Day 15:  Extra day just in case they need extra time to refine their design.

Where the CBL and EDP appear in the Unit

- Activity 1 Worksheet B represents the EDP

Students will use this design plan to fabricate an actual trebuchet.  They will then use the trebuchet to make several launches.  After each launch they will record the maximum height of their projectile.  Using this data they will create a quadratic equation that best represents their data, theoretically find the maximum height, then refine their design.

- Activity 2 Worksheet D represents the CBL


1. Students will confuse the transformations of quadratic functions.  They often confuse which part of the equation forces the parent function to move left, right, up, or down.

2. Students may not understand why a quadratic function needs at least three points to develop a solid relationship between input and output values.

Additional Resources


Pre-Unit Assessment Instrument
Post-Unit Assessment Instrument
Results: Evidence of Growth in Student Learning

After teaching the Unit, present the evidence below that growth in learning was measured through one of the instruments identified above.  Show results of assessment data that prove growth in learning occurred.

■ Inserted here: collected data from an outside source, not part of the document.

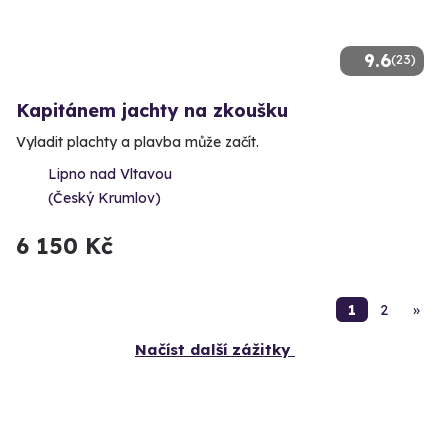
9.6
(23)
Kapitánem jachty na zkoušku
Vyladit plachty a plavba může začít.
Lipno nad Vltavou
(Český Krumlov)
6 150 Kč
1
2
»
Načíst další zážitky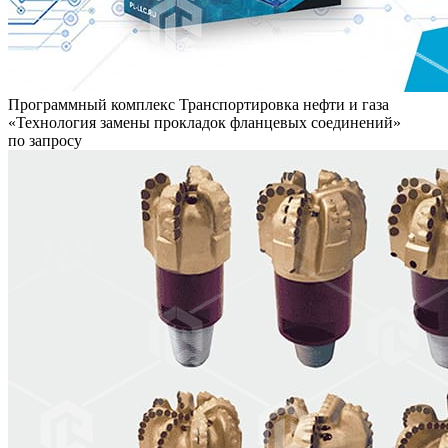
Программный комплекс Транспортировка нефти и газа
«Технология замены прокладок фланцевых соединений»
по запросу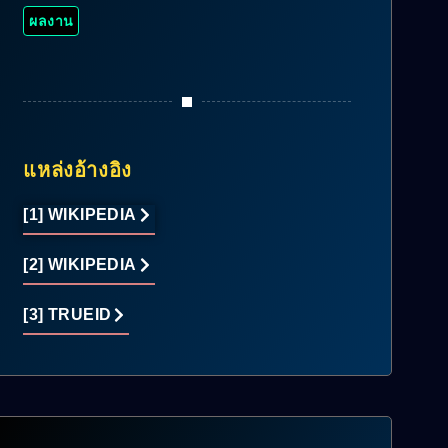
ผลงาน
แหล่งอ้างอิง
[1] WIKIPEDIA
[2] WIKIPEDIA
[3] TRUEID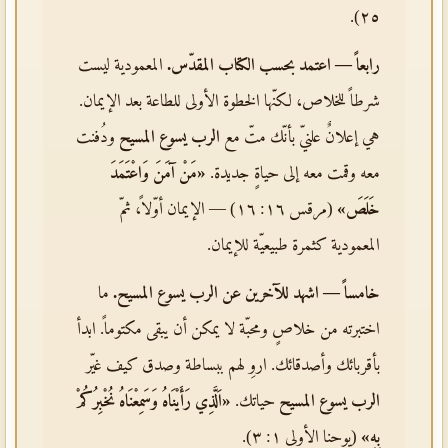
٢٥).
رابعاً — اعتمد بحسب الكتاب المقدّس.
المعمودية ليست
شرطاً للخلاص، لكنّها الخطوة الأولى للطاعة بعد الإيمان.
هي إعلانٌ علنيّ بأنّك متّ مع
الرب يسوع المسيح
ودُفنت
معه وقمت معه إلى حياةٍ جديدة.
«مَنْ آمَنَ وَاعْتَمَدَ
خَلَصَ»
(مرقس ١٦: ١٦) — الإيمان أوّلاً، ثمّ
المعمودية كثمرة طبيعيّة للإيمان.
خامساً — اشهد للآخرين عن
الرب يسوع المسيح
.
ما
اختبرته من خلاصٍ ومحبّة لا يمكن أن يبقى مكتوماً. ابدأ
بأقربائك وأصدقائك. اروِ لهم ببساطة وصدق كيف غيّر
الرب يسوع المسيح
حياتك.
«اَلَّذِي رَأَيْنَاهُ وَسَمِعْنَاهُ نُخْبِرُكُمْ
بِهِ»
(يوحنا الأولى ١: ٣).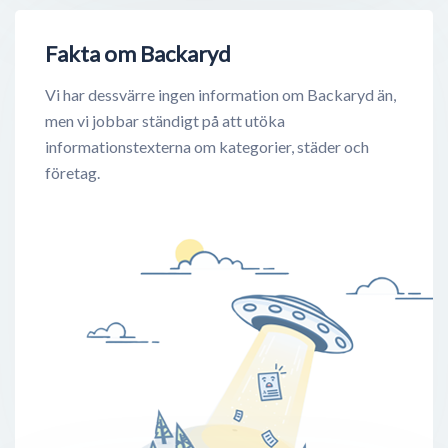
Fakta om Backaryd
Vi har dessvärre ingen information om Backaryd än,
men vi jobbar ständigt på att utöka
informationstexterna om kategorier, städer och
företag.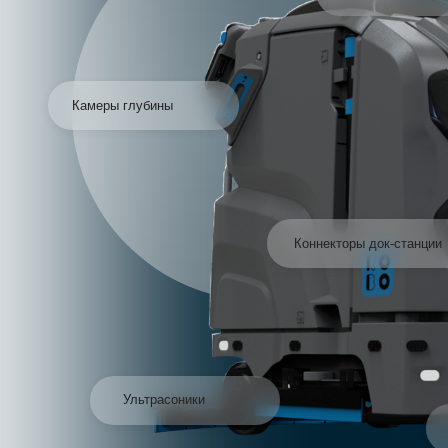
Ультрасоники
Цифровое ядро
Камеры глубины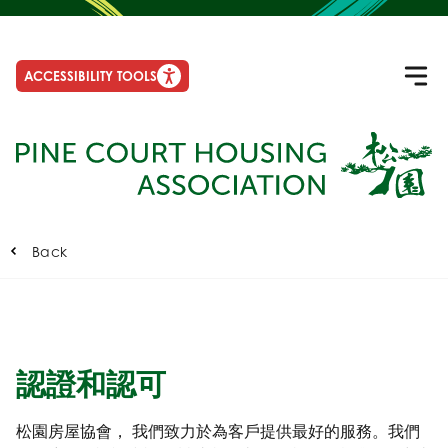
ACCESSIBILITY TOOLS
Back
認證和認可
松園房屋協會， 我們致力於為客戶提供最好的服務。我們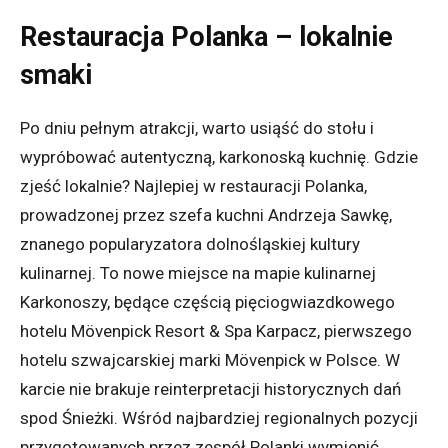
Restauracja Polanka – lokalnie
smaki
Po dniu pełnym atrakcji, warto usiąść do stołu i
wypróbować autentyczną, karkonoską kuchnię. Gdzie
zjeść lokalnie? Najlepiej w restauracji Polanka,
prowadzonej przez szefa kuchni Andrzeja Sawkę,
znanego popularyzatora dolnośląskiej kultury
kulinarnej. To nowe miejsce na mapie kulinarnej
Karkonoszy, będące częścią pięciogwiazdkowego
hotelu Mövenpick Resort & Spa Karpacz, pierwszego
hotelu szwajcarskiej marki Mövenpick w Polsce. W
karcie nie brakuje reinterpretacji historycznych dań
spod Śnieżki. Wśród najbardziej regionalnych pozycji
przygotowanych przez zespół Polanki wymienić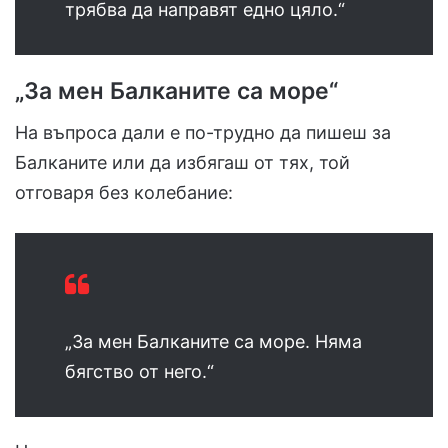
трябва да направят едно цяло.“
„За мен Балканите са море“
На въпроса дали е по-трудно да пишеш за
Балканите или да избягаш от тях, той
отговаря без колебание:
„За мен Балканите са море. Няма
бягство от него.“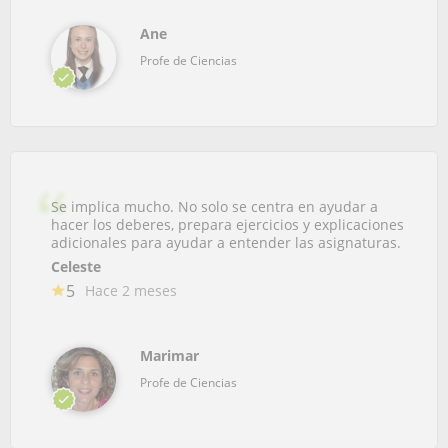
Ane
Profe de Ciencias
Se implica mucho. No solo se centra en ayudar a
hacer los deberes, prepara ejercicios y explicaciones
adicionales para ayudar a entender las asignaturas.
Celeste
5
Hace 2 meses
Marimar
Profe de Ciencias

  1. The students were able to relate quadratics with trebuchets.  Also, they were able to use their data to create a quadratic equation that appropriately described the path of their projectile.
  2. I selected the content for this unit because projectiles accurately describe quadratics.  Also, students were able to see a real life example of where they would use the mathematics.
  3. The data indicates that students have never seen quadratics before.  They were unable to answer any question on the pre-assessment.  However, given the same assessment after the unit, they were able to answer significantly more questions.
  4. The purpose of selecting this unit was met.  Students were able to relate quadratics to projectile motion.
  5. I would make students keep an engineering notebook in order to organize their changes.